Likely related people:

• steipete: Recent commits repeatedly changed restart-health, Windows gateway lifecycle, package restart checks, and port-format helpers in the affected files. (role: recent maintainer and original Windows restart hardening contributor; confidence: high; commits: 5ea03efe92d6, be8a3617d92e, e648f38efcd0; files: src/cli/daemon-cli/restart-health.ts, src/cli/daemon-cli/lifecycle.ts, src/infra/ports-format.ts)
• vincentkoc: Auth-close restart hardening and adjacent gateway restart/control work landed under this handle in the same source area. (role: recent restart-policy and daemon lifecycle maintainer; confidence: high; commits: c85065eb7f39, f6f8d74419a1, 60d4d5e1fa05; files: src/cli/daemon-cli/restart-health.ts, src/cli/daemon-cli/lifecycle.ts)
• ProspectOre: The expected-version restart contract that this PR must preserve is tied to a recent restart-health commit by this author. (role: current restart-health contract contributor; confidence: medium; commits: b46ff081f74b; files: src/cli/daemon-cli/restart-health.ts)
• tmimmanuel: A recent Windows scheduled task restart/install preservation commit touched the same restart-health behavior family. (role: Windows scheduled task restart behavior contributor; confidence: medium; commits: 0fef95b17d72; files: src/cli/daemon-cli/restart-health.ts)
• NikolaFC: The current HEAD commit adds the safe restart coordinator and touches lifecycle restart handling near the affected path. (role: recent adjacent lifecycle owner; confidence: medium; commits: 103cdd9d96f8; files: src/cli/daemon-cli/lifecycle.ts)

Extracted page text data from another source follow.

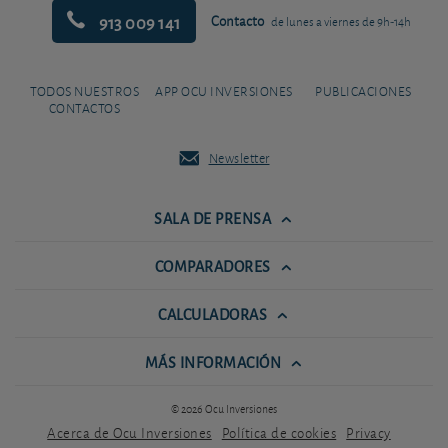
913 009 141
Contacto
de lunes a viernes de 9h-14h
TODOS NUESTROS
APP OCU INVERSIONES
PUBLICACIONES
CONTACTOS
Newsletter
SALA DE PRENSA
COMPARADORES
CALCULADORAS
MÁS INFORMACIÓN
© 2026 Ocu Inversiones
Acerca de Ocu Inversiones
Política de cookies
Privacy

Remaining risk / open question:

• Native Windows restart behavior was not live-tested in this read-only review; the reproduction assessment is source-based.
• The branch is dirty against current main, so correctness depends on the conflict resolution preserving newer restart-health and auth-close behavior.

Codex review notes: model gpt-5.5, reasoning high; reviewed against 103cdd9d96f8.